19 Şubat 2019 Salı

Erdemin Gücü

Erdemin Gücü

Geçenlerde bir batı Afrika ülkesini konu alan bir belgesel izledim ve insanların canla başla hayat mücadelesine, yaşadıkları imkânsızlıklara ve zorluklara şahit oldum. Yaşadığımız bu çağda insan hem üzülüyor hem de bu özverili insanları zorlayan şartları gördüğümde hayretler içerisinde kaldım. 

Modern çağ olarak adlandırılan günümüzde bencillik, bireysellik, faydacılık gibi kapitalist yaklaşımlarla birçok değer yozlaştırılmaya ve itibarsızlaştırılmaya çalışılıyor adeta. Büyük balık küçük balığı yer mantığında çevreyi hep büyük balıklar işgal ediyor türünden bir görüntü sergileniyor. Atalarımızın geçmişte hayatın her alanına taşıdıkları, uyguladıkları adabı muaşeret öğretilerinin bu günkü devamı olabilecek şekliyle -değerler eğitimi- eğitim müfredatında yerini alması boşuna değil.

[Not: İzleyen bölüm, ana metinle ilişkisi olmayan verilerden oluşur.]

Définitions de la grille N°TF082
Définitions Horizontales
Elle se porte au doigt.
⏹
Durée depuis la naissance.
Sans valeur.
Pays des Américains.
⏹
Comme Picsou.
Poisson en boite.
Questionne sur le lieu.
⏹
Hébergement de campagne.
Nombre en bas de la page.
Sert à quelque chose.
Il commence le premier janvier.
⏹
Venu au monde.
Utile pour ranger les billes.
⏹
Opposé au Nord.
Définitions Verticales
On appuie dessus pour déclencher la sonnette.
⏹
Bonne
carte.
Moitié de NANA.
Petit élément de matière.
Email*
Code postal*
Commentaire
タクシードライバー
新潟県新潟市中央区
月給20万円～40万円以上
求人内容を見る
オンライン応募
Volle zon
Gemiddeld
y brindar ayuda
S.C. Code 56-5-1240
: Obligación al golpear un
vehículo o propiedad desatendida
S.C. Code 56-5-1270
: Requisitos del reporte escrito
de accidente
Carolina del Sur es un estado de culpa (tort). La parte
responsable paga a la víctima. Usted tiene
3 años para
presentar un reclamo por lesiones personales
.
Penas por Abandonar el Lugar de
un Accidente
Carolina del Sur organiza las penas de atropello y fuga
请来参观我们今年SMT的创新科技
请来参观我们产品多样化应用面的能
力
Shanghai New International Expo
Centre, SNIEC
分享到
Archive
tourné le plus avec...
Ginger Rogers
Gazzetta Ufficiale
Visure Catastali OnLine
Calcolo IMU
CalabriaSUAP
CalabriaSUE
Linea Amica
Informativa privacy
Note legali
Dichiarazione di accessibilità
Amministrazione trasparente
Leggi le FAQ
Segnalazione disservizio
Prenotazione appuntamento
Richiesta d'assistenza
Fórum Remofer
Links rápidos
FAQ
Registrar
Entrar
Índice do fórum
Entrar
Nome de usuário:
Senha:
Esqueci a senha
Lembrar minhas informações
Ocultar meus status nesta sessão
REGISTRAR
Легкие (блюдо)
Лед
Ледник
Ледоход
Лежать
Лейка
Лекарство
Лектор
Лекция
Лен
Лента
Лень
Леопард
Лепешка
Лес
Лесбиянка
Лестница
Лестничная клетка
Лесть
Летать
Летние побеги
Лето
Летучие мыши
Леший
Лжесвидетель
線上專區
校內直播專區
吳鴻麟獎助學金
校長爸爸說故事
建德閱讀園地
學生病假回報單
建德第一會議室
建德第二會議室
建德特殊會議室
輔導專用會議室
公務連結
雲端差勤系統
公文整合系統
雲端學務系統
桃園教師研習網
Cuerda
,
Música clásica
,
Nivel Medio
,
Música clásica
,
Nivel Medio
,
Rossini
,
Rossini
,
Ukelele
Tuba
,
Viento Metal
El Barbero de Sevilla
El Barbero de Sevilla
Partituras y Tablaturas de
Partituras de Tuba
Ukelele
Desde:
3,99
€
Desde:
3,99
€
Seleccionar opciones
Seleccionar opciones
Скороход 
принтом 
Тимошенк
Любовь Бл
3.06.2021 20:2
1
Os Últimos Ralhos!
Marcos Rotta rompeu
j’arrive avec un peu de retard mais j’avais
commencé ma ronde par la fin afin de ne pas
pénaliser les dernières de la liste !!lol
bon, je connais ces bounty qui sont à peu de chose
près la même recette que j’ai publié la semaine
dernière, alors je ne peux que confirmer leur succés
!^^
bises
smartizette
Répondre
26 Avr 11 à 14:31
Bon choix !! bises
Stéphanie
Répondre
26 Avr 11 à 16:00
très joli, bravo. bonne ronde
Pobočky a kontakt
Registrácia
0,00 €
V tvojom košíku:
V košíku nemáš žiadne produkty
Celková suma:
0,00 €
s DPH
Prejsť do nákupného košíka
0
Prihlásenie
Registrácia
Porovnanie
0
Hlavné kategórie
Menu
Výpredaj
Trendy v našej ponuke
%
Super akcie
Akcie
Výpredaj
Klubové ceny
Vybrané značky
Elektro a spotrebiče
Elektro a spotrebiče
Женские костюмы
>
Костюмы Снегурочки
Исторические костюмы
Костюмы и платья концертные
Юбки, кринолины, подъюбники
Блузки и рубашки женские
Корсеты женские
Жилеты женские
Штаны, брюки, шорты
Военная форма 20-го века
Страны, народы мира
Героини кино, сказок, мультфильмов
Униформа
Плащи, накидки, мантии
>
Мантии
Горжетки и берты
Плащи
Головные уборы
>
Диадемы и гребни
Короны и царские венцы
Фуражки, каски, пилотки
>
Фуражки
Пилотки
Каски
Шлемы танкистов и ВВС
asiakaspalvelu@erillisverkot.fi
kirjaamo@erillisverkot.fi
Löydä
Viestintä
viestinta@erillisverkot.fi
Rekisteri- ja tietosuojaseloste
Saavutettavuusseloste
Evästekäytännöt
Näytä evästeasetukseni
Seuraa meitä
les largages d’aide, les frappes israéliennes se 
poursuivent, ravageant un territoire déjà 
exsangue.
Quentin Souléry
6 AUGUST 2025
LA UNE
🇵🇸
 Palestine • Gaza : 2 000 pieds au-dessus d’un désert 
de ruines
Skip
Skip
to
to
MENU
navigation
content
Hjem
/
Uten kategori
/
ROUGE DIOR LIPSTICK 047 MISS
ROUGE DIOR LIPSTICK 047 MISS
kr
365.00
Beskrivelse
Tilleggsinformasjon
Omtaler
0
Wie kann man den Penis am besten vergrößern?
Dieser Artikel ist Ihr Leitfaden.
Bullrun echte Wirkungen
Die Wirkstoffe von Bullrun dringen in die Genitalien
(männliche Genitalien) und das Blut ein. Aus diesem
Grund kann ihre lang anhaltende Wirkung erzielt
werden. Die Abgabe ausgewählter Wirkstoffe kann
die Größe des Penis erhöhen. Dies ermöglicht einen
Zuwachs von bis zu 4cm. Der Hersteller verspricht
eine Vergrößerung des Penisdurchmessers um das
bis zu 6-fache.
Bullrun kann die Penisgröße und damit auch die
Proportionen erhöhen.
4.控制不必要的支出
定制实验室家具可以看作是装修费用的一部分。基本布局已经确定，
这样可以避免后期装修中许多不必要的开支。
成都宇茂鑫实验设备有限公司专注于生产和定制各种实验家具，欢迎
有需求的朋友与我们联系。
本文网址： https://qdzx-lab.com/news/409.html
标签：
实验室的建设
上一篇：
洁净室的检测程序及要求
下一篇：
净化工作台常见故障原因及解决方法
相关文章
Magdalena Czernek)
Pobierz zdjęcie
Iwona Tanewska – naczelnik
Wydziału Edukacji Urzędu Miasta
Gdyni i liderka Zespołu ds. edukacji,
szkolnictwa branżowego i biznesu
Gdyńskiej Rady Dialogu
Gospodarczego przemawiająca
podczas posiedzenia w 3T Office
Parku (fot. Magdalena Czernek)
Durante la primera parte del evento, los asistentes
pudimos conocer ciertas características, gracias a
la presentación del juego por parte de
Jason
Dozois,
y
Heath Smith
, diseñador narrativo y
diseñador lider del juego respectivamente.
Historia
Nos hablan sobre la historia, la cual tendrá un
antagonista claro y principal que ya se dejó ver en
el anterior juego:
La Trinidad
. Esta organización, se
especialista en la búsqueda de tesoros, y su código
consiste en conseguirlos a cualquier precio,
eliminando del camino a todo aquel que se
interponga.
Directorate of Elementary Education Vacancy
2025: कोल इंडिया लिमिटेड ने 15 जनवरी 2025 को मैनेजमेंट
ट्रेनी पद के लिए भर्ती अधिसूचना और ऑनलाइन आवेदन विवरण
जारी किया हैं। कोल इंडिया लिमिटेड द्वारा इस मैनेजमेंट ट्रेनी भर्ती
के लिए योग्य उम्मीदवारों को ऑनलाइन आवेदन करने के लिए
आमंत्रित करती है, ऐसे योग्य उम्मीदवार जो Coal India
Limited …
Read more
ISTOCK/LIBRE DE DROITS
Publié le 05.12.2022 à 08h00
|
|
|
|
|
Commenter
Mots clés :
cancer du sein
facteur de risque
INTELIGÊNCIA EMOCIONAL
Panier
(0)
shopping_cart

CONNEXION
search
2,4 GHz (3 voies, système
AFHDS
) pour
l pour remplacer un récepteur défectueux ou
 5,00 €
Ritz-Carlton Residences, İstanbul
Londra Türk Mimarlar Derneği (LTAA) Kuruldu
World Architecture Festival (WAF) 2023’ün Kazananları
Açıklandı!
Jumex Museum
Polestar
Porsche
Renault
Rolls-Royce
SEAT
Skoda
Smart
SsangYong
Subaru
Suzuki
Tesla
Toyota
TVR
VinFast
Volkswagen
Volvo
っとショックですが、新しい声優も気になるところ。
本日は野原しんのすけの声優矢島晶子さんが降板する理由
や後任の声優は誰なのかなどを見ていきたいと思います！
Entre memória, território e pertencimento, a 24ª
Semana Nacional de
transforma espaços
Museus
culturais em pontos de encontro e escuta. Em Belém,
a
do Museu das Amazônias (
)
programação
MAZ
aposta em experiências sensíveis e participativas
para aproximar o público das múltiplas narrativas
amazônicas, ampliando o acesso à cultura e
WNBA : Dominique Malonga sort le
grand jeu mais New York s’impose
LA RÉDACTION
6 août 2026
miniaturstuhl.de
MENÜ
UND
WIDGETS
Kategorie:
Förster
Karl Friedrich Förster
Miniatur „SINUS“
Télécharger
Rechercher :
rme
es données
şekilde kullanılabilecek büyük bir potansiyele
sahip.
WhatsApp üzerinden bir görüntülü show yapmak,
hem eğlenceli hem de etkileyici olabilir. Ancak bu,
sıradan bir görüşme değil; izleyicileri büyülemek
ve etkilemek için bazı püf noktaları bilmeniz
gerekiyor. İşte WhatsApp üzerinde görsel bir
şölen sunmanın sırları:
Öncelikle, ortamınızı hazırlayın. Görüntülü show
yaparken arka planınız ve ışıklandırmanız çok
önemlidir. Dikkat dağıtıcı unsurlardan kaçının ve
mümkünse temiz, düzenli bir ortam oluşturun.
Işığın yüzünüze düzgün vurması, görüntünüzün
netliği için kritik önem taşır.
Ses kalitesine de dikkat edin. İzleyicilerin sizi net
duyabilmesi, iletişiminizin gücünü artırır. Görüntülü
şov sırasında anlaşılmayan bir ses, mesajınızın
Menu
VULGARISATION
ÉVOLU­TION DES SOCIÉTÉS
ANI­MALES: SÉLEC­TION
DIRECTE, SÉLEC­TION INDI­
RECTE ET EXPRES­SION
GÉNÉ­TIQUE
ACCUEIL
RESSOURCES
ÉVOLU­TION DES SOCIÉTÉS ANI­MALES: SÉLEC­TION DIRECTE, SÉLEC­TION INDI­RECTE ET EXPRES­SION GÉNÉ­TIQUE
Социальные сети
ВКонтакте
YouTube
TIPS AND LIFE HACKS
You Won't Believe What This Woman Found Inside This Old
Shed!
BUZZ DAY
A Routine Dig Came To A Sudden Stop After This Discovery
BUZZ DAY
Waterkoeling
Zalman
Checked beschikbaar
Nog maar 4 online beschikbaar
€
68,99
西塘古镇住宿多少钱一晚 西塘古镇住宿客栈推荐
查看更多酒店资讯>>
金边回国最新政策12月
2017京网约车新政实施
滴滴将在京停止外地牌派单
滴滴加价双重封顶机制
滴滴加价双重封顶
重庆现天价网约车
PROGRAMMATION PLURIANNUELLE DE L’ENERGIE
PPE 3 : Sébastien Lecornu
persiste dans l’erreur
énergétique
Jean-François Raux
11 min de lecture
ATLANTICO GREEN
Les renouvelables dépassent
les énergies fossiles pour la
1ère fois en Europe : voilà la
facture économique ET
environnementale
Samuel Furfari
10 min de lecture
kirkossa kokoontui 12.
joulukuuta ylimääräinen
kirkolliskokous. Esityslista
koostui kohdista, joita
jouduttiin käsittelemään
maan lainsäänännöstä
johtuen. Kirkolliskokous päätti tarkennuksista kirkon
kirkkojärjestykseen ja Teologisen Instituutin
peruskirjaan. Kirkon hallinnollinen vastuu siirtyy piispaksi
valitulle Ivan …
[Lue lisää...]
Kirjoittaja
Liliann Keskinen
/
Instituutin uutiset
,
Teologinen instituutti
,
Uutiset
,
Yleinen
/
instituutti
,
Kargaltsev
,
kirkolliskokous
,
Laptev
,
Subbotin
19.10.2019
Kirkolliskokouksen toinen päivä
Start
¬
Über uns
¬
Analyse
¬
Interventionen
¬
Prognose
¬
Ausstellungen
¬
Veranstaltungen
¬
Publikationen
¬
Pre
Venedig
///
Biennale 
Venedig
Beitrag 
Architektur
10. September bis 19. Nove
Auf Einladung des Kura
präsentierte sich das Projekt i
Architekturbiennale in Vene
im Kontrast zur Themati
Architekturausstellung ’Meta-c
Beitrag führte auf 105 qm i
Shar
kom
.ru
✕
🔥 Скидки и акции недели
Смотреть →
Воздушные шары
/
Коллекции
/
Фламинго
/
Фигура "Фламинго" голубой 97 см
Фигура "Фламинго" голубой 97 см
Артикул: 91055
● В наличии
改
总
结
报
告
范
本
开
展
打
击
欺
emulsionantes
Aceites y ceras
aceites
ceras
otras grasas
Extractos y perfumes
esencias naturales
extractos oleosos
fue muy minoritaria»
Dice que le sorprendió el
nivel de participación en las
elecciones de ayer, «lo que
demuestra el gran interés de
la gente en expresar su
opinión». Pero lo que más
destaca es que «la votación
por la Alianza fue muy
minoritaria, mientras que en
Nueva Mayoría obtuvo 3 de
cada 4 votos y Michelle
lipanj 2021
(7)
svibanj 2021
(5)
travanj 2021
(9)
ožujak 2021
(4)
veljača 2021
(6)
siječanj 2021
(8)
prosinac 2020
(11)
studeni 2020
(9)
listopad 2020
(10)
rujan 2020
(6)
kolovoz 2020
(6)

Ömrünü tabiata adayanların varlığını biliyoruz. Dağı taşı hiçbir karşılık beklemeden ağaçlandıran, ağaçlara meyve aşılayan insanlar memleketimizde yaşıyorlar. Kim bilir ne kadar huzurlu, mutlu ve vicdan sahibidirler. Dedi-kodu ile uğraşmazlar. Sadece işlerine odaklanmışlardır. Hastanede eşini kaybeden adamın ömrünün sonuna kadar aynı hastane önünde her gün belli saatlerde bedava su dağıttığını, bu işi yılmadan usanmadan ömrünün sonuna kadar ifa ettiğini şehrimizin yazarlarının yazdıklarından okumuştum. Bu konuyu başkaca birçok örnekle serimlemek pekâlâ mümkün.
 
Toplu taşıma araçlarında yaşlı ve engellilere yer vermeyen olumsuz örnekler üzerinden de bu konunun ehemmiyeti kendini hissettiriyor. Bundandır ki okul eğitimlerinde öğrencilere sistematik kavrayışın altyapısından daha çok şeyin verilmesini beklemek boşuna değil. ‘Mısır, Nil’in hediyesidir’ diyen Heradot sözündeki olduğu gibi kabuktan daha çok öze yönelmek bizi daha sağlıklı doğru bakış açılarına taşıyacaktır. Akıl, mantık olgularının yanında şuuru daha çok beslemek elzem olacaktır. Perçemleri önüne düşürüp sığaya çekmeli insan kendini. Sabahtan akşama kadar sırtında yük taşıyarak rızkını kazanan hamal, hiçbir şey yapmayan tembel bir kraldan daha değerlidir, farkı görebilenler için.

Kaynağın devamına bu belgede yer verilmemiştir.